Table 1.
Comparison of published tissue clearing methods
| Methods | Main chemicals | Clearing capability | Entire processing time | Tissue morphological change | Molecular integrity | Immunolabeling after tissue clearance | Fluorescence signal preservation | Long-term storage |
|---|---|---|---|---|---|---|---|---|
| BABB | Benzyl alcohol/benzyl benzoate | Strong | 3 Days | Shrinkage | Fluorescent quenching | No | No | Difficult |
| ClearT | Formamide | Medium | 3 Days (embryo) | No tissue expansion | No fluorescent protein quenching | Yes | Yes | Difficult |
| Sca/e | Urea/glycerol TritonX100 | Medium | 3 Weeks to 6 months | Large expansion in tissue volume/tissue becomes fragile | Partial denaturation and protein loss | No | No | Possible |
| 3DISCO | Dibenzyl ether and tetrahydrofuran | Strong | 5–7 Days | No tissue expansion | No fluorescent protein quenching within 1 day | No | No | Difficult |
| CLARITY | SDS, Boric acid/focusclear | Strong | 2 Weeks~ | Tissue expansion during the process | No fluorophore quenching | Yes | Yes (many rounds) | Possible |
| SeeDB | Fructose α-thioglycerol | Weak | 3 Days (brain slice) | No tissue expansion | No fluorescent protein quenching | No | No | Possible |
| CUBIC | Urea/aminoalcohol sucrose/nitrilotriethanol | Strong | 2 Weeks~ | Tissue expansion during the process | No fluorescent protein quenching | Yes | Partially yes | Difficult |
| PACT/PARS | SDS, Boric acid/histodenz | Strong | 2 Weeks~ | Tissue expansion during the process | No fluorescent quenching | Yes | Yes | Possible |
| iDISCO | Benzyl ether | Strong | 14–17 Days (whole brain) | Shrinkage | No fluorescent protein quenching within 2–3 days | No | Partially yes | Difficult |
| Sca/eS | Urea/sorbitol | Medium | 1 Week | No tissue expansion | No fluorescent quenching | Yes | Yes | Possible |
| SWITCH | SDS | Weak | 2 Weeks~ | Large expansion in tissue volume | No fluorescent quenching | Yes | Yes (many rounds) | Possible |
| ACT-PRESTO | SDS, boric acid/sucrose, urea | Strong | 2–3 Days | Tissue expansion during the process | No fluorescent quenching | Yes | Yes | Possible |
| EDC-CLARITY | SDS, boric acid | Strong | ~3 Weeks (brain slice) | Tissue expansion during the process | No fluorescent quenching | Yes | Yes | Possible |
The processing time indicates the time needed for the clearing of the whole brain or hemisphere of adult mouse.

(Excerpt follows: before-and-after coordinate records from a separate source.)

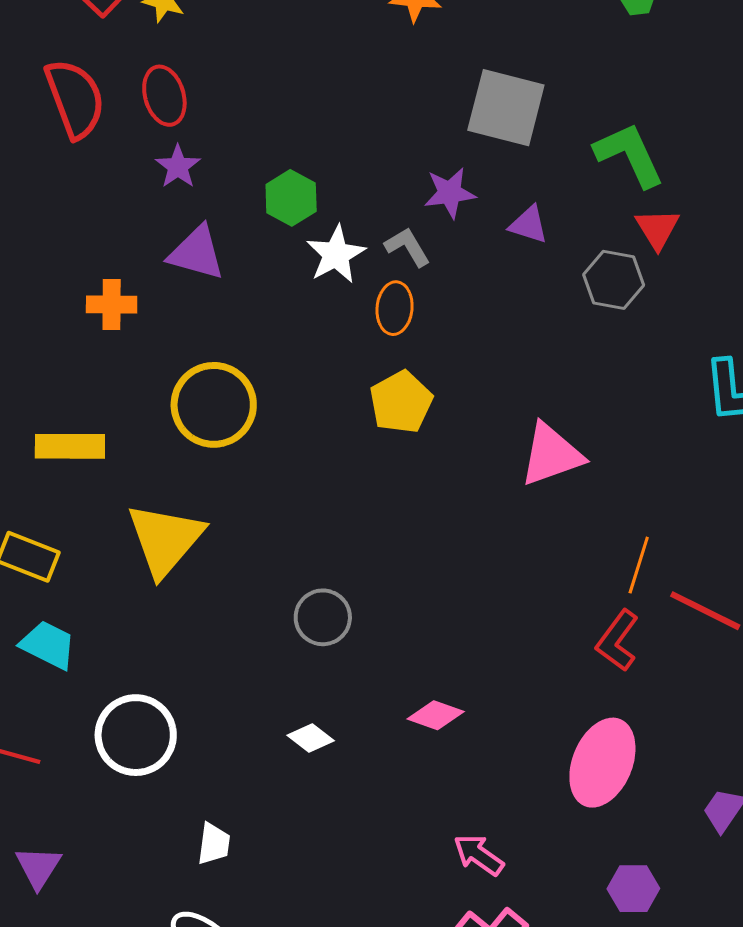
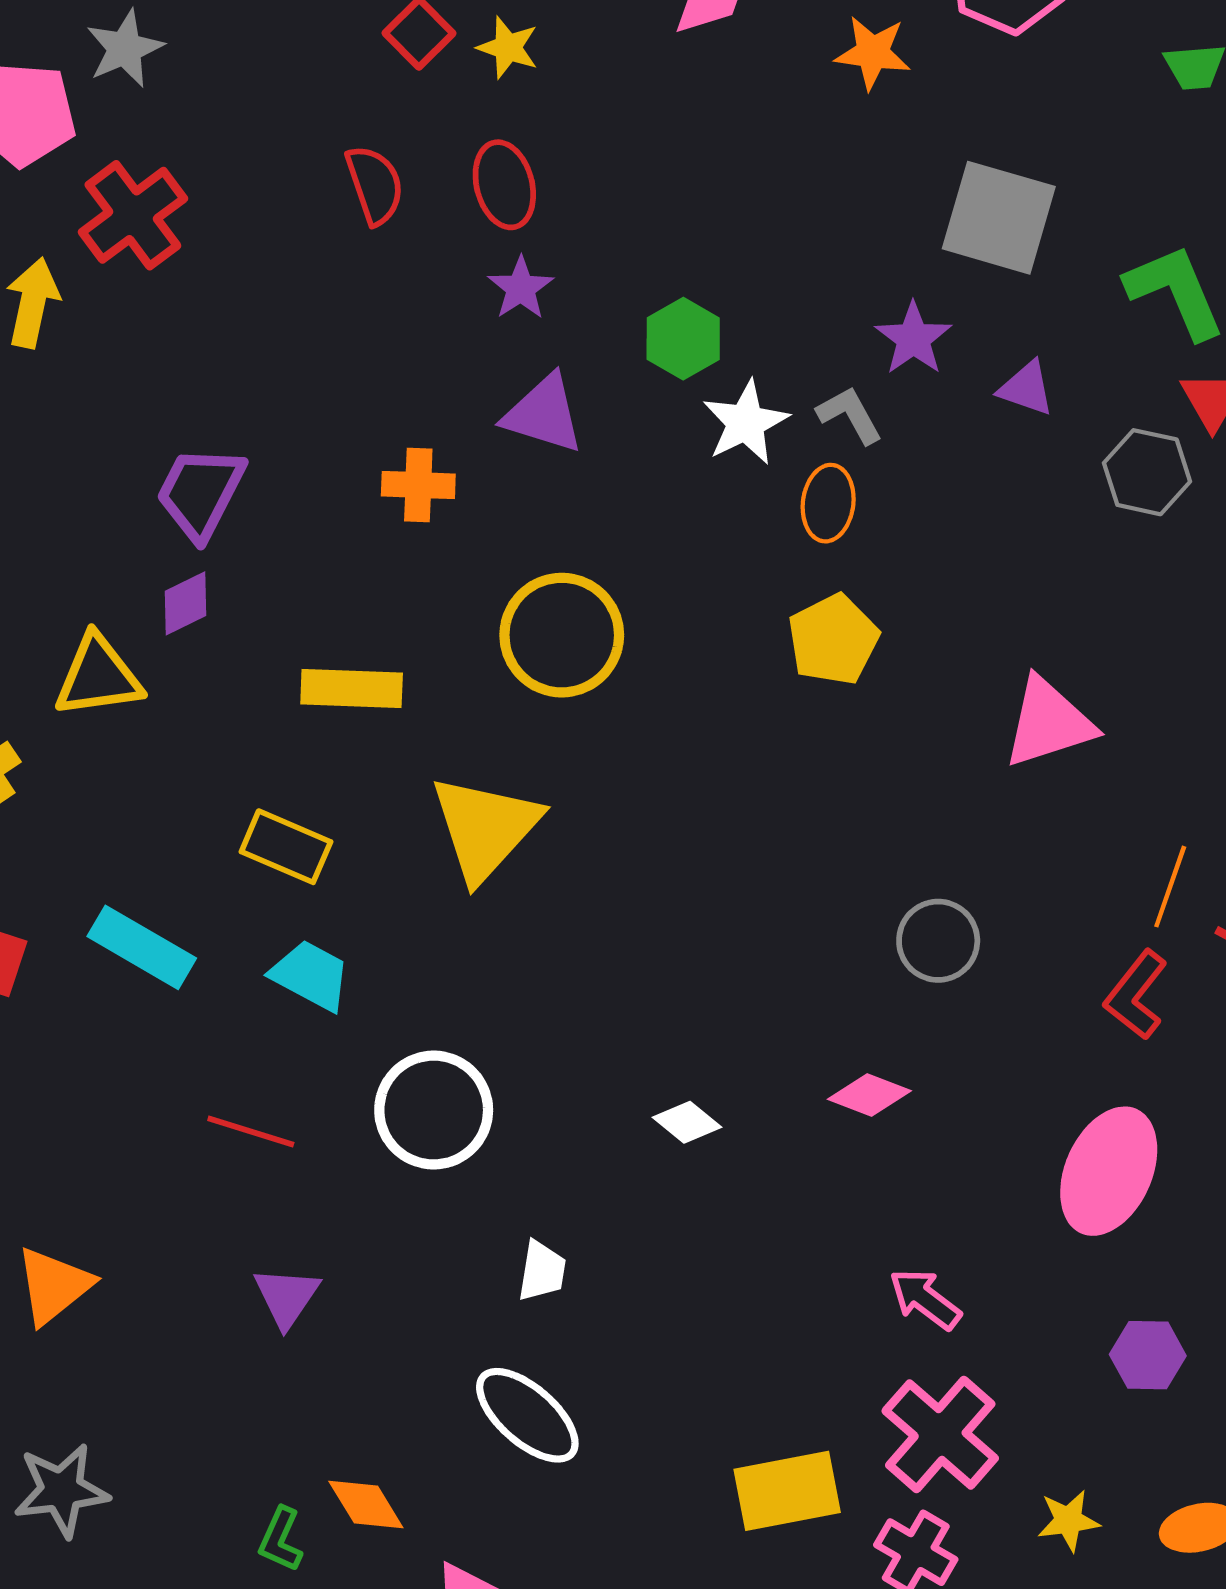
red semicircle: (75, 99) -> (375, 185), size x0.7
purple star: (450, 193) -> (913, 339), turned -30
gray circle: (323, 617) -> (938, 941), moved

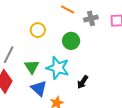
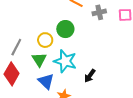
yellow circle: (38, 30) -> (45, 40), moved
green circle: (71, 41) -> (65, 29), moved

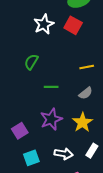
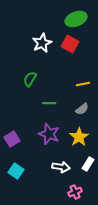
purple star: (51, 119) -> (49, 134), turned -30
purple square: (20, 131) -> (12, 139), moved
cyan square: (31, 158) -> (16, 171), moved, turned -35

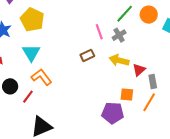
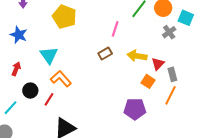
yellow pentagon: (32, 20) -> (64, 17), moved
pink line: (99, 32) -> (115, 29), turned 42
gray cross: (119, 35) -> (169, 32), moved
orange square: (127, 95) -> (148, 81), moved, turned 32

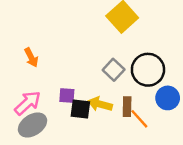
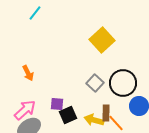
yellow arrow: (100, 104) -> (94, 120), moved
black square: (80, 109) -> (68, 115), turned -30

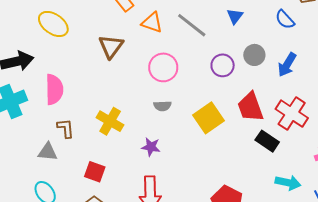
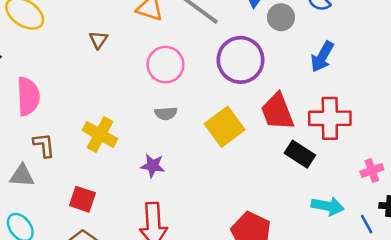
brown triangle: (111, 46) -> (98, 40), size x0.6
gray circle: (254, 55) -> (281, 17), moved
purple circle: (223, 65) -> (241, 60), size x1.6
red cross: (292, 113) -> (330, 118), turned -32

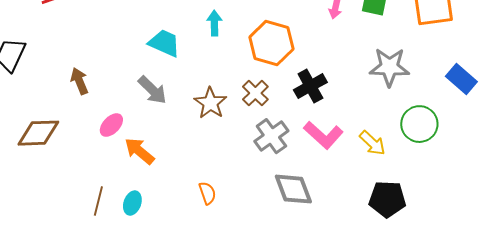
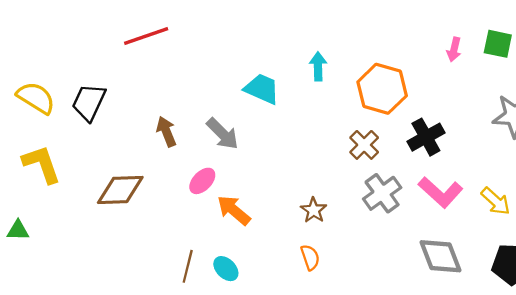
gray arrow: (152, 90) -> (223, 134), moved
brown star: (210, 103) -> (314, 210), moved, size x0.7
gray diamond: (293, 189) -> (441, 256), moved
cyan ellipse: (132, 203) -> (226, 269), turned -65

BABB, benzyl alcohol and benzyl benzoate; 3DISCO, 3-dimensional imaging of solvent-cleared organs; CLARITY, clear lipid-exchanged acrylamide-hybridized rigid imaging/immunostaining/in situ hybridization-compatible tissue-hydrogel; SeeDB, see deep brain; CUBIC, clear unobstructed brain imaging cocktails and computational analysis; PACT, passive clear lipidexchanged acrylamide-hybridized rigid imaging/immunostaining/in situ hybridization-compatible tissue-hydrogel; PARS, perfusion-assisted agent release in situ; iDISCO, immunolabeling-enabled 3-dimensional imaging of solvent-cleared organs; SWITCH, system-wide control of interaction time and kinetics of chemicals; ACT, active clarity technique; PRESTO, pressure related efficient and stable transfer of macromolecules into the organs; EDC-CLARITY, 1-ethyl-3-3-dimethyl-aminopropyl carbodiimide-CLARITY; SDS, sodium dodecyl sulfate.